Elastic Serverless Forwarder for AWS adding reserved _id field when sending to logstash

Hi All!
I am new to ES, so apologies in advance if I mis-state some things.

We are looking to use the ES Serverless Forwarder for AWS (Elastic Serverless Forwarder for AWS | Elastic Serverless Forwarder Guide | Elastic) to send data to logstash before sending it on to our self hosted ES cluster.

The initial simple setup is using an emitting lambda that sends a json log event every minute to the logs, which the forwarder gets subscribed to as an event from CW when the event is emitted into the lambdas CW logs.

sample event:

{
    "timestamp": "2023-08-03T21:39:07.179193",
    "random_field": "constant string value here",
    "aws_request_id": "98f1d8fb-3361-474f-b525-10c6513edb36"
}

There are no filters, the event is getting triggered and sent to logstash, which returns a 200.

The logstash logs are showing a 400 with inability to create the index because the log event is containing a reserved field _id.

error log snippet:
{"type":"mapper_parsing_exception","reason":"failed to parse field [_id] of type [_id] in document with id 'jJdVvIkBlVXM_z6z4Rmr'. Preview of field's value: '1691081882600-77a39f7173d6b4b6455fd7ae9f2fb147afd919365019f91f9bce160b1db21b100f45cc91f0c04489020b2725e53bacad-000000000000'","caused_by":{"type":"mapper_parsing_exception","reason":"Field [_id] is a metadata field and cannot be added inside a document.
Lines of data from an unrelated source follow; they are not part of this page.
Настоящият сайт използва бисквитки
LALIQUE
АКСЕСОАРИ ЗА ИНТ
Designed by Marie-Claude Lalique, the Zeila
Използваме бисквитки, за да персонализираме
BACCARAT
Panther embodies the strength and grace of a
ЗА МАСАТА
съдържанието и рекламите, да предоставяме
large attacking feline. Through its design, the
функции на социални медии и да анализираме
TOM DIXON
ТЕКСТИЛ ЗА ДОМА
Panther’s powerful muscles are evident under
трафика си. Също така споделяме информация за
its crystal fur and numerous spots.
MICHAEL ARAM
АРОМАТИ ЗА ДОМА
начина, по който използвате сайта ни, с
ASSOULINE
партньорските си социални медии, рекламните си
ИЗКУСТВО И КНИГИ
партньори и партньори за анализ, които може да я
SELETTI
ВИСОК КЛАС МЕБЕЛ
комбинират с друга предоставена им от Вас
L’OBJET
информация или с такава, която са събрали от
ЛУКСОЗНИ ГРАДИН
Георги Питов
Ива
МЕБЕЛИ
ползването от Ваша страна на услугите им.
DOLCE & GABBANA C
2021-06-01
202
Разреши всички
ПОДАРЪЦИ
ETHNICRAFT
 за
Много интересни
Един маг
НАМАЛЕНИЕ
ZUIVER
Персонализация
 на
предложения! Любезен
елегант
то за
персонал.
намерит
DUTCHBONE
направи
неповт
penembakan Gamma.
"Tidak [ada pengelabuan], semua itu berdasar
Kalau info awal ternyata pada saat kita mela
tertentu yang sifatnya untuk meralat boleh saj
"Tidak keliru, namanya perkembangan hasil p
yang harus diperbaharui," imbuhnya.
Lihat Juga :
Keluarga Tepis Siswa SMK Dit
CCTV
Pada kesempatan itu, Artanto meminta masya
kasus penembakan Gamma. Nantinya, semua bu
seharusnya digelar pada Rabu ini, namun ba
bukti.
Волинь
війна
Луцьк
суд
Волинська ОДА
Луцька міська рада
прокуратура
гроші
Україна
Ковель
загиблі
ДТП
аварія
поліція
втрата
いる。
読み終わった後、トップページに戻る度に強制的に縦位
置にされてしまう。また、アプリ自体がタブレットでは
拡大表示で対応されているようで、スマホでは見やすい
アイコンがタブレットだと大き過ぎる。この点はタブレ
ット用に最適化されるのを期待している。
Use the index API request parameters."}}}}}.

We are trying this with es and logstash version 7.16.2 - which should be supported per the docs.
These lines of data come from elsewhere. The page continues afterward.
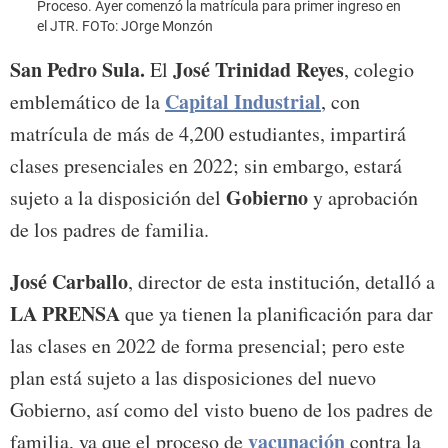
Proceso. Ayer comenzó la matrícula para primer ingreso en
el JTR. FOTo: JOrge Monzón
San Pedro Sula
.
José Trinidad Reyes
El
, colegio
Capital Industrial
emblemático de la
, con
matrícula de más de 4,200 estudiantes, impartirá
clases presenciales en 2022; sin embargo, estará
Gobierno
sujeto a la disposición del
y aprobación
de los padres de familia.
José Carballo
, director de esta institución, detalló a
LA PRENSA
que ya tienen la planificación para dar
las clases en 2022 de forma presencial; pero este
plan está sujeto a las disposiciones del nuevo
Gobierno, así como del visto bueno de los padres de
vacunación
familia, ya que el proceso de
contra la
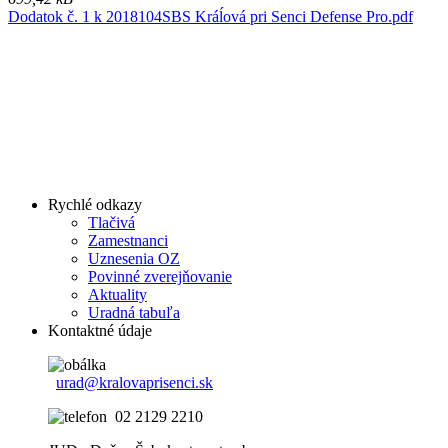
Dodatok č. 1 k 2018104SBS Kráĺová pri Senci Defense Pro.pdf
Rychlé odkazy
Tlačivá
Zamestnanci
Uznesenia OZ
Povinné zverejňovanie
Aktuality
Uradná tabuľa
Kontaktné údaje
urad@kralovaprisenci.sk
02 2129 2210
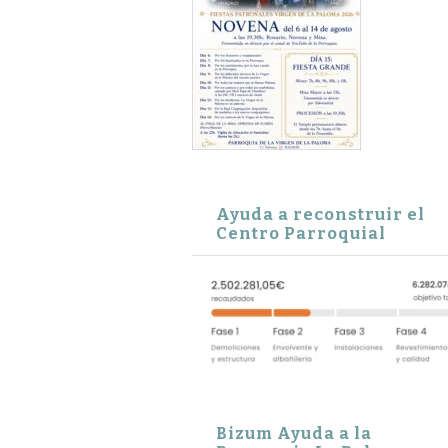
Ayuda a reconstruir el
Centro Parroquial
Bizum Ayuda a la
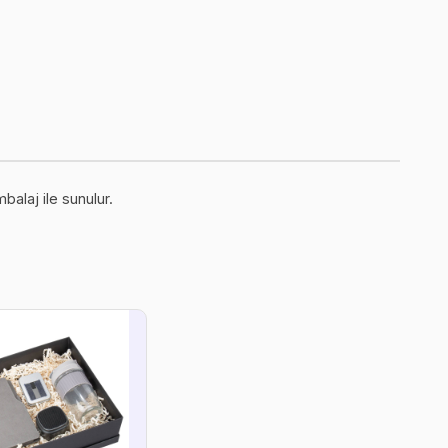
balaj ile sunulur.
I understand _id is reserved, but am surprised the forwarder is sending it as part of the document to be indexed, especially since the _id field is not part of the meta data of the original event

I have seen suggestions on filtering out the field from the AWS CW subscription, as well as removing or renaming the field in logstash, but I am surprised this would be needed at all since the field is not present in the source, and I would not expect the ES addon to include this field in a minimal implementation with no mapping.

Any thoughts appreciated, and thank you all for reading!

@jsoriano any thoughts?

@stabbotco1

Can you share your logstash configuration please?

I do not use the ESF, but looking for it the _id field is indeed created by the forwarder as this github issue makes clear.

For what I understood it is used to avoid duplicates in Elasticsearch.

The documentation on how the Logstash pipeline for the ESF should look like is non-existent, but I think that if you add the following line in your elasticsearch output in your Logstash configuration it should work:

document_id => "%{_id}"

This will tell Elasticsearch to use the _id field as the id of the document and should avoid the mapping error that you are getting.

2 Likes

Thank you! All the information was spot on and very helpful!

This topic was automatically closed 28 days after the last reply. New replies are no longer allowed.